- _What the task requires_:
All records below are to be transcribed exactly, with every picture left out.

[Stored data entries]

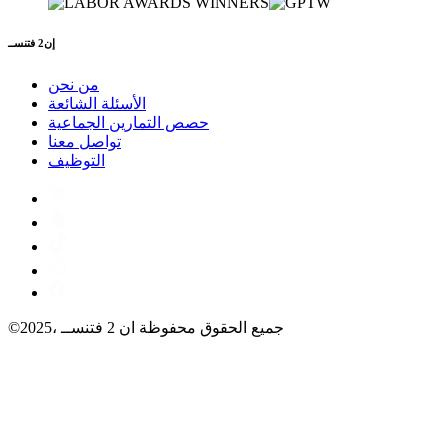
إن2 فتنســ
من نحن
الأسئلة الشائعة
حصص التمارين الجماعية
تواصل معنا
التوظيف
©2025، جميع الحقوق محفوظة ان 2 فتنســ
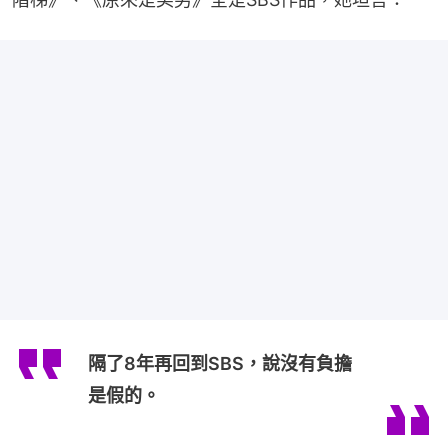
隔了8年再回到SBS，說沒有負擔
是假的。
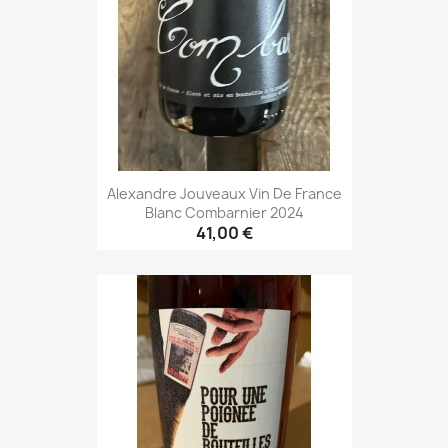
Alexandre Jouveaux Vin De France
Blanc Combarnier 2024
41,00 €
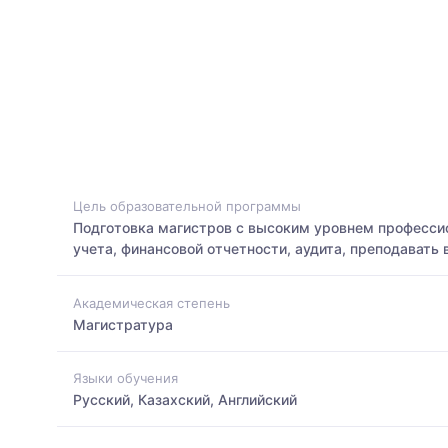
Цель образовательной программы
Подготовка магистров с высоким уровнем профессио
учета, финансовой отчетности, аудита, преподавать
Академическая степень
Магистратура
Языки обучения
Русский, Казахский, Английский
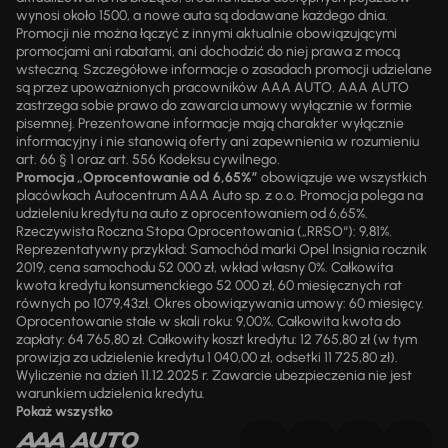
wynosi około 1500, a nowe auta są dodawane każdego dnia.
Promocji nie można łączyć z innymi aktualnie obowiązującymi
promocjami ani rabatami, ani dochodzić do niej prawa z mocą
wsteczną. Szczegółowe informacje o zasadach promocji udzielane
są przez upoważnionych pracowników AAA AUTO. AAA AUTO
zastrzega sobie prawo do zawarcia umowy wyłącznie w formie
pisemnej. Prezentowane informacje mają charakter wyłącznie
informacyjny i nie stanowią oferty ani zapewnienia w rozumieniu
art. 66 § 1 oraz art. 556 Kodeksu cywilnego.
Promocja „Oprocentowanie od 6,65%”
obowiązuje we wszystkich
placówkach Autocentrum AAA Auto sp. z o.o. Promocja polega na
udzieleniu kredytu na auto z oprocentowaniem od 6,65%.
Rzeczywista Roczna Stopa Oprocentowania („RRSO“): 9,81%.
Reprezentatywny przykład: Samochód marki Opel Insignia rocznik
2019, cena samochodu 52 000 zł, wkład własny 0%. Całkowita
kwota kredytu konsumenckiego 52 000 zł, 60 miesięcznych rat
równych po 1079,43zł. Okres obowiązywania umowy: 60 miesięcy.
Oprocentowanie stałe w skali roku: 9,00%. Całkowita kwota do
zapłaty: 64 765,80 zł. Całkowity koszt kredytu: 12 765,80 zł (w tym
prowizja za udzielenie kredytu 1 040,00 zł, odsetki 11 725,80 zł).
Wyliczenie na dzień 11.12.2025 r. Zawarcie ubezpieczenia nie jest
warunkiem udzielenia kredytu.
Pokaż wszystko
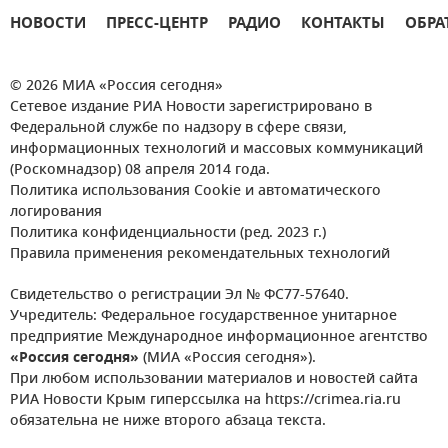
НОВОСТИ
ПРЕСС-ЦЕНТР
РАДИО
КОНТАКТЫ
ОБРА
© 2026 МИА «Россия сегодня»
Сетевое издание РИА Новости зарегистрировано в
Федеральной службе по надзору в сфере связи,
информационных технологий и массовых коммуникаций
(Роскомнадзор) 08 апреля 2014 года.
Политика использования Cookie и автоматического
логирования
Политика конфиденциальности (ред. 2023 г.)
Правила применения рекомендательных технологий
Свидетельство о регистрации Эл № ФС77-57640.
Учредитель: Федеральное государственное унитарное
предприятие Международное информационное агентство
«Россия сегодня»
(МИА «Россия сегодня»).
При любом использовании материалов и новостей сайта
РИА Новости Крым гиперссылка на https://crimea.ria.ru
обязательна не ниже второго абзаца текста.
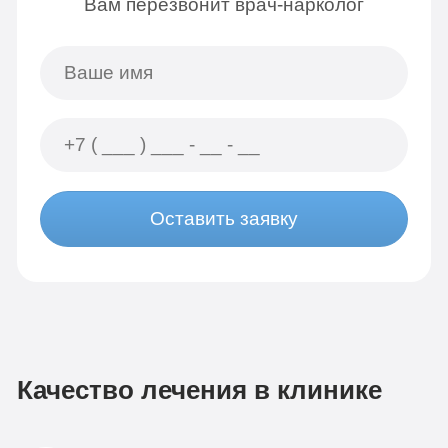
Вам перезвонит врач-нарколог
Оставить заявку
Качество лечения в клинике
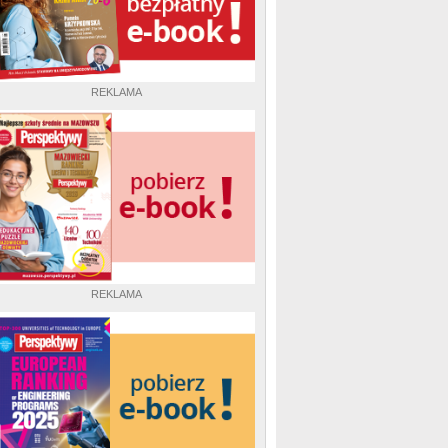
REKLAMA
REKLAMA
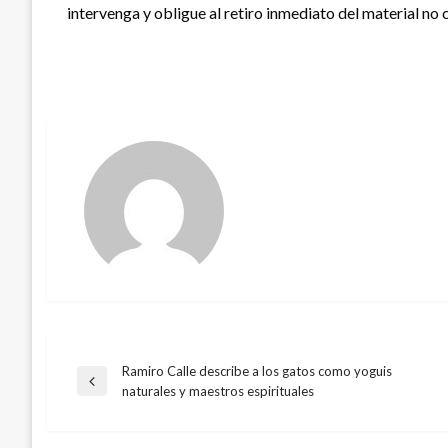
intervenga y obligue al retiro inmediato del material no
Ramiro Calle describe a los gatos como yoguis
Navegación
Entrada
naturales y maestros espirituales
anterior
de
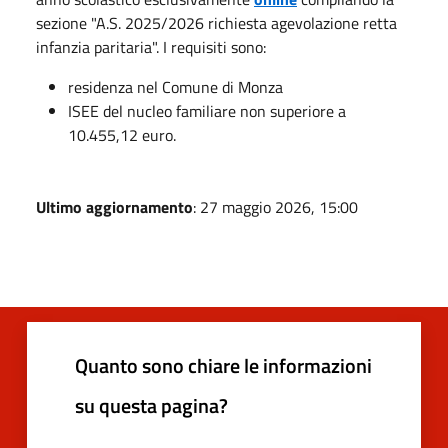
sezione "A.S. 2025/2026 richiesta agevolazione retta
infanzia paritaria". I requisiti sono:
residenza nel Comune di Monza
ISEE del nucleo familiare non superiore a
10.455,12 euro.
Ultimo aggiornamento
: 27 maggio 2026, 15:00
Quanto sono chiare le informazioni
su questa pagina?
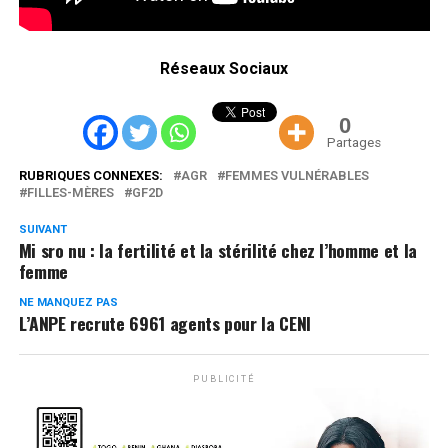
Réseaux Sociaux
0
Partages
RUBRIQUES CONNEXES:
AGR
FEMMES VULNÉRABLES
FILLES-MÈRES
GF2D
SUIVANT
Mi sro nu : la fertilité et la stérilité chez l’homme et la
femme
NE MANQUEZ PAS
L’ANPE recrute 6961 agents pour la CENI
PUBLICITÉ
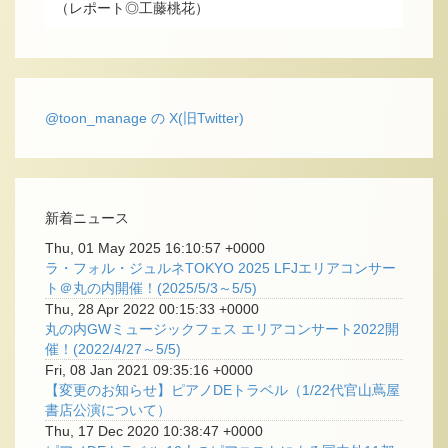
（レポート◎工藤桃花）
@toon_manage の X(旧Twitter)
新着ニュース
Thu, 01 May 2025 16:10:57 +0000
ラ・フォル・ジュルネTOKYO 2025 LFJエリアコンサー
ト＠丸の内開催！(2025/5/3～5/5)
Thu, 28 Apr 2022 00:15:33 +0000
丸の内GWミュージックフェス エリアコンサート2022開
催！(2022/4/27～5/5)
Fri, 08 Jan 2021 09:35:16 +0000
【変更のお知らせ】ピアノDEトラベル（1/22代官山蔦屋
書店公演について）
Thu, 17 Dec 2020 10:38:47 +0000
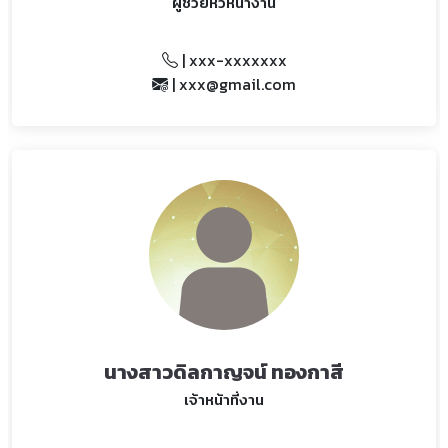
ผู้ช่วยหัวหน้างาน
| xxx-xxxxxxx
| xxx@gmail.com
นางสาวดิลกาญจน์ ทองกาสี
เจ้าหน้าที่งาน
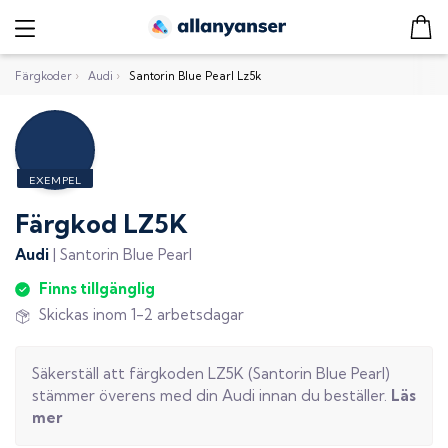
Färgkoder
›
Audi
›
Santorin Blue Pearl Lz5k
Färgkod
LZ5K
Audi
|
Santorin Blue Pearl
Finns tillgänglig
Skickas inom 1-2 arbetsdagar
Säkerställ att färgkoden
LZ5K
(
Santorin Blue Pearl
)
stämmer överens med din
Audi
innan du beställer.
Läs
mer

- _Solution to this exercise_:
إن2 فتنســ
من نحن
الأسئلة الشائعة
حصص التمارين الجماعية
تواصل معنا
التوظيف
©2025، جميع الحقوق محفوظة ان 2 فتنســ
隔了8年再回到SBS，說沒有負擔
是假的。
Alexandre Jouveaux Vin De France
Blanc Combarnier 2024
41,00 €
Цель образовательной программы
Подготовка магистров с высоким уровнем профессио
учета, финансовой отчетности, аудита, преподавать
Академическая степень
Магистратура
Языки обучения
Русский, Казахский, Английский
wynosi około 1500, a nowe auta są dodawane każdego dnia.
Promocji nie można łączyć z innymi aktualnie obowiązującymi
promocjami ani rabatami, ani dochodzić do niej prawa z mocą
wsteczną. Szczegółowe informacje o zasadach promocji udzielane
są przez upoważnionych pracowników AAA AUTO. AAA AUTO
zastrzega sobie prawo do zawarcia umowy wyłącznie w formie
pisemnej. Prezentowane informacje mają charakter wyłącznie
informacyjny i nie stanowią oferty ani zapewnienia w rozumieniu
art. 66 § 1 oraz art. 556 Kodeksu cywilnego.
Promocja „Oprocentowanie od 6,65%”
obowiązuje we wszystkich
placówkach Autocentrum AAA Auto sp. z o.o. Promocja polega na
udzieleniu kredytu na auto z oprocentowaniem od 6,65%.
Rzeczywista Roczna Stopa Oprocentowania („RRSO“): 9,81%.
Reprezentatywny przykład: Samochód marki Opel Insignia rocznik
2019, cena samochodu 52 000 zł, wkład własny 0%. Całkowita
kwota kredytu konsumenckiego 52 000 zł, 60 miesięcznych rat
równych po 1079,43zł. Okres obowiązywania umowy: 60 miesięcy.
Oprocentowanie stałe w skali roku: 9,00%. Całkowita kwota do
zapłaty: 64 765,80 zł. Całkowity koszt kredytu: 12 765,80 zł (w tym
prowizja za udzielenie kredytu 1 040,00 zł, odsetki 11 725,80 zł).
Wyliczenie na dzień 11.12.2025 r. Zawarcie ubezpieczenia nie jest
warunkiem udzielenia kredytu.
Pokaż wszystko
НОВОСТИ
ПРЕСС-ЦЕНТР
РАДИО
КОНТАКТЫ
ОБРА
© 2026 МИА «Россия сегодня»
Сетевое издание РИА Новости зарегистрировано в
Федеральной службе по надзору в сфере связи,
информационных технологий и массовых коммуникаций
(Роскомнадзор) 08 апреля 2014 года.
Политика использования Cookie и автоматического
логирования
Политика конфиденциальности (ред. 2023 г.)
Правила применения рекомендательных технологий
Свидетельство о регистрации Эл № ФС77-57640.
Учредитель: Федеральное государственное унитарное
предприятие Международное информационное агентство
«Россия сегодня»
(МИА «Россия сегодня»).
При любом использовании материалов и новостей сайта
РИА Новости Крым гиперссылка на https://crimea.ria.ru
обязательна не ниже второго абзаца текста.
Вам перезвонит врач-нарколог
Оставить заявку
Качество лечения в клинике
REKLAMA
REKLAMA
intervenga y obligue al retiro inmediato del material no
Ramiro Calle describe a los gatos como yoguis
Navegación
Entrada
naturales y maestros espirituales
anterior
de
sezione "A.S. 2025/2026 richiesta agevolazione retta
infanzia paritaria". I requisiti sono:
residenza nel Comune di Monza
ISEE del nucleo familiare non superiore a
10.455,12 euro.
Ultimo aggiornamento
: 27 maggio 2026, 15:00
Quanto sono chiare le informazioni
su questa pagina?
Réseaux Sociaux
0
Partages
RUBRIQUES CONNEXES:
AGR
FEMMES VULNÉRABLES
FILLES-MÈRES
GF2D
SUIVANT
Mi sro nu : la fertilité et la stérilité chez l’homme et la
femme
NE MANQUEZ PAS
L’ANPE recrute 6961 agents pour la CENI
PUBLICITÉ
（レポート◎工藤桃花）
@toon_manage の X(旧Twitter)
新着ニュース
Thu, 01 May 2025 16:10:57 +0000
ラ・フォル・ジュルネTOKYO 2025 LFJエリアコンサー
ト＠丸の内開催！(2025/5/3～5/5)
Thu, 28 Apr 2022 00:15:33 +0000
丸の内GWミュージックフェス エリアコンサート2022開
催！(2022/4/27～5/5)
Fri, 08 Jan 2021 09:35:16 +0000
【変更のお知らせ】ピアノDEトラベル（1/22代官山蔦屋
書店公演について）
Thu, 17 Dec 2020 10:38:47 +0000
ผู้ช่วยหัวหน้างาน
| xxx-xxxxxxx
| xxx@gmail.com
นางสาวดิลกาญจน์ ทองกาสี
เจ้าหน้าที่งาน
Färgkoder
›
Audi
›
Santorin Blue Pearl Lz5k
Färgkod
LZ5K
Audi
|
Santorin Blue Pearl
Finns tillgänglig
Skickas inom 1-2 arbetsdagar
Säkerställ att färgkoden
LZ5K
(
Santorin Blue Pearl
)
stämmer överens med din
Audi
innan du beställer.
Läs
mer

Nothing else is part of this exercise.